The fuzz pedal was the first guitar effect ever invented, so it’s kind of mind-bending that Bones UK’s second album Soft uses fuzz pedals to generate tones unlike anything we’ve ever heard.
These tones are the result of painstaking collaboration between guitarist Carmen Vandenberg and producer Filippo Cimatti, and they make Soft an incredibly fresh listen.
“We spend a lot of time trying to find sounds that I haven’t heard before,” reveals Carmen. “Sometimes it’ll take me five hours just to get the tone, and then it might be done in one or two takes. I love spending time on that. It’s a world to discover. I want people to think, ‘Is that or is that not a guitar?’”
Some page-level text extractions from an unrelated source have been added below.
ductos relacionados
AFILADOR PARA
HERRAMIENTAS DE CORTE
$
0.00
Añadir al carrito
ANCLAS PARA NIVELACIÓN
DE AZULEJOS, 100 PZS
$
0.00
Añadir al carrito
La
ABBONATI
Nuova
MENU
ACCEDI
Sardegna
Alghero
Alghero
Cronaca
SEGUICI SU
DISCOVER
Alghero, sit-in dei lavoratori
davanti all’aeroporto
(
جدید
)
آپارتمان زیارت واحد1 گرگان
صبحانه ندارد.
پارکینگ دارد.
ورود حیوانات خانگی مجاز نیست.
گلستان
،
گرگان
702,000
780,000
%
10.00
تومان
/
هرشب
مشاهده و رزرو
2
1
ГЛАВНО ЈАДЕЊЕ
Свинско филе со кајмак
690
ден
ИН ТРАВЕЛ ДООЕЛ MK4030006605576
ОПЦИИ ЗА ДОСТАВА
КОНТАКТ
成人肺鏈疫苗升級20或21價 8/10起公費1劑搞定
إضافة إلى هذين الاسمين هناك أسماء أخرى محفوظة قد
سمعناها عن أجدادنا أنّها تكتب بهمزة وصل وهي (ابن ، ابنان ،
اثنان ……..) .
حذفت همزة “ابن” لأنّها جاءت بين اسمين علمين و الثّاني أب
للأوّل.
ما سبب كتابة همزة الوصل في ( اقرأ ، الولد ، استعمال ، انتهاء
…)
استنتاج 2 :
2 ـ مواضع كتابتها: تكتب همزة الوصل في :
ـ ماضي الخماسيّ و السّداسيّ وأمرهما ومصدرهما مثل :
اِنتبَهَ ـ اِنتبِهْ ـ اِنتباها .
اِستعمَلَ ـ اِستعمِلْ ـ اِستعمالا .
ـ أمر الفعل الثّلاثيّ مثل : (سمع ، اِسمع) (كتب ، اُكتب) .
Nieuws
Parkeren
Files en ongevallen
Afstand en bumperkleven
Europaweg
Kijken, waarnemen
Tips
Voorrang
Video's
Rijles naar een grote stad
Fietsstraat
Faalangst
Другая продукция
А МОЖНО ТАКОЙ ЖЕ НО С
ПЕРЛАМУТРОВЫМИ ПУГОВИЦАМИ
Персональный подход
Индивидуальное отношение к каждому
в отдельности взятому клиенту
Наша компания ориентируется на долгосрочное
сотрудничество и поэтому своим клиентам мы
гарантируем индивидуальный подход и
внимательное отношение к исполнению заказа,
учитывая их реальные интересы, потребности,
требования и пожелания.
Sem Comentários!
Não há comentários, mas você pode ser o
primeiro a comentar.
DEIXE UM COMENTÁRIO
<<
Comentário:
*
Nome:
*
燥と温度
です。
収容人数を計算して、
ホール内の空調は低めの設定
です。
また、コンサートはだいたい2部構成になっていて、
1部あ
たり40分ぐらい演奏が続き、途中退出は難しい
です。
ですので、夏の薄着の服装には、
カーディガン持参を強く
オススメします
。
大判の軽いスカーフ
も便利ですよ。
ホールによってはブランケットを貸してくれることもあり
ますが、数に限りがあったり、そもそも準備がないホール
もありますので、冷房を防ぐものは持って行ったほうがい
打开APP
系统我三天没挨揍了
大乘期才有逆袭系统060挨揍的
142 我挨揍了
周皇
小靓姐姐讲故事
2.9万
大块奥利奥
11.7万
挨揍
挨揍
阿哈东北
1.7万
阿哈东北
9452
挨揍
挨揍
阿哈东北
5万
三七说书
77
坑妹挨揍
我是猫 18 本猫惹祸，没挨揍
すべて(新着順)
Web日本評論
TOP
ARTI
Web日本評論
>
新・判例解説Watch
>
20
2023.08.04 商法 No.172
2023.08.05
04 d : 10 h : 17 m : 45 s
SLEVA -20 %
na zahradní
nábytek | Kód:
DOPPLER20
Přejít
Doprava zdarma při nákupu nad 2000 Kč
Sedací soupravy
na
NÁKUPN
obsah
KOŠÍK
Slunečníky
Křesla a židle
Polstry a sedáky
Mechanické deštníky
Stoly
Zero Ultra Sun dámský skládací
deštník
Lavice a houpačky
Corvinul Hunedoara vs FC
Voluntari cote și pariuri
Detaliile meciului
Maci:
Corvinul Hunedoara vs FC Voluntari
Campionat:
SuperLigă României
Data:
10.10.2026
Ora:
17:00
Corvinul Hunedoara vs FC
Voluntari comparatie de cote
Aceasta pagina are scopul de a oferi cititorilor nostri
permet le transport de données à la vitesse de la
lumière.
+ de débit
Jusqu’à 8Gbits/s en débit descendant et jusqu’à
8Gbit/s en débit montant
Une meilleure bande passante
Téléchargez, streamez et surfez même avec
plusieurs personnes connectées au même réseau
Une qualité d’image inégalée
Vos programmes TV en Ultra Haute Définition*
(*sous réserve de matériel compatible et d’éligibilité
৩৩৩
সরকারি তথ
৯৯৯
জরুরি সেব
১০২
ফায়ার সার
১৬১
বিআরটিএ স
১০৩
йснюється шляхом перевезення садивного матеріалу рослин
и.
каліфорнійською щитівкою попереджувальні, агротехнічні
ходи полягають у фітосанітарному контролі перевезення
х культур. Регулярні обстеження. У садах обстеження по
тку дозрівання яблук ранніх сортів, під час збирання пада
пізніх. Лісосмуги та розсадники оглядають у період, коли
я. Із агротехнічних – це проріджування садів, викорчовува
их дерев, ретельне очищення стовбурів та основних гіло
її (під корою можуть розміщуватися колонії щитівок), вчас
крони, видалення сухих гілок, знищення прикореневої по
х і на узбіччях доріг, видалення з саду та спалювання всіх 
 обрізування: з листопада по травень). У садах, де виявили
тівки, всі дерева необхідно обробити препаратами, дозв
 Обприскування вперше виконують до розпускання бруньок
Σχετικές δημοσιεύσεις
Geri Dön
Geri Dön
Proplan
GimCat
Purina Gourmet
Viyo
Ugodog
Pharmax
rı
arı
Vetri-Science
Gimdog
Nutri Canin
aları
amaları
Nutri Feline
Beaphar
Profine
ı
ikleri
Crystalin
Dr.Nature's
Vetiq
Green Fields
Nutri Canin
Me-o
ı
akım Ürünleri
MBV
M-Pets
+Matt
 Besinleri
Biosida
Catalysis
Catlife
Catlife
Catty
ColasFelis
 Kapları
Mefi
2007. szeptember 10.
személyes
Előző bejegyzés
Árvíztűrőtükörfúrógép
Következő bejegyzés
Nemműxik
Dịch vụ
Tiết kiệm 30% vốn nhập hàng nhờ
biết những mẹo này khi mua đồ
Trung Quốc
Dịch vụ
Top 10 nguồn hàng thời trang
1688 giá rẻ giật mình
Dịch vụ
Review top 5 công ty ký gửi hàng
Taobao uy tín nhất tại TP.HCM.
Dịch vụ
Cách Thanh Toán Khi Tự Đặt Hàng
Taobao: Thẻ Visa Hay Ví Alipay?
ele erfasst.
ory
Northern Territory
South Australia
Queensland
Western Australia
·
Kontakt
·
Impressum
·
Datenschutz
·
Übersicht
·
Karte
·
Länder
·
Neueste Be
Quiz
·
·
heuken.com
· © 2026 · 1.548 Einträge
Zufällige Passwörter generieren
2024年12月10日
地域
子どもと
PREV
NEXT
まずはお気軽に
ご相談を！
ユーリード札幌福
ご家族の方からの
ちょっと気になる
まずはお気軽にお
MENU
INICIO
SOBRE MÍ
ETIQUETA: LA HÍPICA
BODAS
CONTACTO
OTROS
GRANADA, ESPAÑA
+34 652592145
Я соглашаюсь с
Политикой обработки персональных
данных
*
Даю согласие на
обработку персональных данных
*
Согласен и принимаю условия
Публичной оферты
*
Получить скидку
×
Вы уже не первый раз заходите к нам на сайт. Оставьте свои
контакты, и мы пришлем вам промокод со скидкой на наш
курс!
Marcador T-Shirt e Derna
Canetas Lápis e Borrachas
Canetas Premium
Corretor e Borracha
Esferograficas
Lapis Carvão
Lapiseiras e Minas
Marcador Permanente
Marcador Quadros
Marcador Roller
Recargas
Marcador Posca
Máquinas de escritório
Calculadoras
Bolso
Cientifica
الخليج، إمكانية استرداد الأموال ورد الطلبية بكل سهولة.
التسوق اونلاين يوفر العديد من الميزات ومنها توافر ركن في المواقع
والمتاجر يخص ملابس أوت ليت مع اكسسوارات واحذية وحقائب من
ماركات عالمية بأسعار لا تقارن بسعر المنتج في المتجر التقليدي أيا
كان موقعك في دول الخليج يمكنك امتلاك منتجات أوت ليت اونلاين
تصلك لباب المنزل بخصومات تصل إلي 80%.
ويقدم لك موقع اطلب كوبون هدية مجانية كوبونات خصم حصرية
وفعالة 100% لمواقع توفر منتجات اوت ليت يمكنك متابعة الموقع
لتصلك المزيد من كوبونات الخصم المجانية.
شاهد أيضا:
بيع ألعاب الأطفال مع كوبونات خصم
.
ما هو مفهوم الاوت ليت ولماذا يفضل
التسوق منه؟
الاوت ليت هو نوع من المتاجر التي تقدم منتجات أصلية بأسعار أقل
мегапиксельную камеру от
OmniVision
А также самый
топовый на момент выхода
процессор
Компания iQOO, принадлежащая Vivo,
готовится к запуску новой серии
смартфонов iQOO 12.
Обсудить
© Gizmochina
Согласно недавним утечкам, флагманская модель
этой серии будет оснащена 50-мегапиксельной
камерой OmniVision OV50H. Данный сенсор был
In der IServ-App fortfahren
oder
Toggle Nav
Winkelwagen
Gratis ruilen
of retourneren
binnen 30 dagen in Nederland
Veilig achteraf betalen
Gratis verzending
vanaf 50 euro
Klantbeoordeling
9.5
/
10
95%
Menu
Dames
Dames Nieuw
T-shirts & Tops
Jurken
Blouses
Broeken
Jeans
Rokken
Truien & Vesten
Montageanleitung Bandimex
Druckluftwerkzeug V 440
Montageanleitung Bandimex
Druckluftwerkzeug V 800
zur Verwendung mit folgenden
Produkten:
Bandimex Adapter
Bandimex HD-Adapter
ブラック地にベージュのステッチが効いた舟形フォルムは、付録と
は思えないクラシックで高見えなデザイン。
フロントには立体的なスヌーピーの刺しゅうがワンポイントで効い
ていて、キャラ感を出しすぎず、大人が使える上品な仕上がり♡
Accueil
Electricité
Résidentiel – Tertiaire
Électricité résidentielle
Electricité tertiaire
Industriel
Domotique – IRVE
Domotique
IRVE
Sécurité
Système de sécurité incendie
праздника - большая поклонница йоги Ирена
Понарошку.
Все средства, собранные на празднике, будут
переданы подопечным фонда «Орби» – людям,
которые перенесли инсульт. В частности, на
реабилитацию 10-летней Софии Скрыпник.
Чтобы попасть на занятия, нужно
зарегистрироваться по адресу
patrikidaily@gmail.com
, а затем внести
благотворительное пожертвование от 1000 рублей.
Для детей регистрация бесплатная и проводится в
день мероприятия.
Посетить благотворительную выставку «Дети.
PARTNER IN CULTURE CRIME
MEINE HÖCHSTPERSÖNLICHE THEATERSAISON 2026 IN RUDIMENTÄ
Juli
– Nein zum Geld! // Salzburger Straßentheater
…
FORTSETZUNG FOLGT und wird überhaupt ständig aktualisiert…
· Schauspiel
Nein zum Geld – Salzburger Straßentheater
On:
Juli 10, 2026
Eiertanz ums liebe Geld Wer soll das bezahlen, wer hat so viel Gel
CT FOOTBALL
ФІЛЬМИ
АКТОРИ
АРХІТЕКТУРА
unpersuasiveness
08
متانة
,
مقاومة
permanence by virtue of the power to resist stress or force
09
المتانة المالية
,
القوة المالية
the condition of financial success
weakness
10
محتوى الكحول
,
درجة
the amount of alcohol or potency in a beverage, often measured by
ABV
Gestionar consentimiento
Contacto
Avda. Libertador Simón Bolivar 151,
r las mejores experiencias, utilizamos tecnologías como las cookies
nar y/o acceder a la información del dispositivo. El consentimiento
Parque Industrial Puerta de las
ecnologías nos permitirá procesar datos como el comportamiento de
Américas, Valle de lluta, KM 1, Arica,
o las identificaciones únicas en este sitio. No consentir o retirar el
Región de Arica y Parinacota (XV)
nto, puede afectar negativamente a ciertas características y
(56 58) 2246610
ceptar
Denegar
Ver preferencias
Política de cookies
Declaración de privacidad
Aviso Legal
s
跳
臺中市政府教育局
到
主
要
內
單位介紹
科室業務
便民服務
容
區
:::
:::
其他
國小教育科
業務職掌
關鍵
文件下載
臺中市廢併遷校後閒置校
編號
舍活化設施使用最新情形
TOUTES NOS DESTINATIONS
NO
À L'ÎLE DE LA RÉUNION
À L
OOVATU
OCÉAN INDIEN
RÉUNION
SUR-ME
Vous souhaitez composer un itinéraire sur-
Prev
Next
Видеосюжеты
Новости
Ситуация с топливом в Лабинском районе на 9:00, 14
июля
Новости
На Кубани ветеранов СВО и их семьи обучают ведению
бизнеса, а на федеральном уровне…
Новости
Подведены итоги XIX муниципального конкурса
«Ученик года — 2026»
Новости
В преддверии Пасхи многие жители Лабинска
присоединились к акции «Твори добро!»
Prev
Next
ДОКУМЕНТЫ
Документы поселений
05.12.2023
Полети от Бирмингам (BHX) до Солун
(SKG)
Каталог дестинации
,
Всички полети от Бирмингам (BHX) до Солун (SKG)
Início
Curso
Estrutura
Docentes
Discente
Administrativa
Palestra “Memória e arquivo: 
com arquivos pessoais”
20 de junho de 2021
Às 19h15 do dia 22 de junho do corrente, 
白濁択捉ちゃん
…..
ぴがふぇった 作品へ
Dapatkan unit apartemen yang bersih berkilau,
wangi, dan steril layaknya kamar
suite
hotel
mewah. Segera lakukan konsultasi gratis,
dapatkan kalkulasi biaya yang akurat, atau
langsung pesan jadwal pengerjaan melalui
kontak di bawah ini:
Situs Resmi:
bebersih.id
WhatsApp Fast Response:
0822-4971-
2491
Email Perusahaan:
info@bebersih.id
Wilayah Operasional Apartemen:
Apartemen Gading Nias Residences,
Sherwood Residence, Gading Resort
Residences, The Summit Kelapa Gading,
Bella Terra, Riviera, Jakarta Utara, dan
Rock royalty have been touting Vandenberg as the UK’s next guitar great for almost a decade. After working briefly with Queen’s Roger Taylor, she met Jeff Beck at Taylor’s birthday party, and featured on his 2016 album Loud Hailer. Carmen’s session career has seen her working with Kate Nash and most recently with Morrissey.
The biggest hype, though, was around Bones UK, the duo comprised of Carmen and vocalist/rhythm guitarist Rosie Bones. Their single Pretty Waste was nominated for a Grammy. Their fusion of industrial and electronic sounds with Carmen’s blues-rooted playing made them look like the future of rock.
Their single Dirty Little Animals from the Arcane: League Of Legends soundtrack helped keep them in the spotlight, so that five years later Soft remains one of 2024’s most anticipated rock albums.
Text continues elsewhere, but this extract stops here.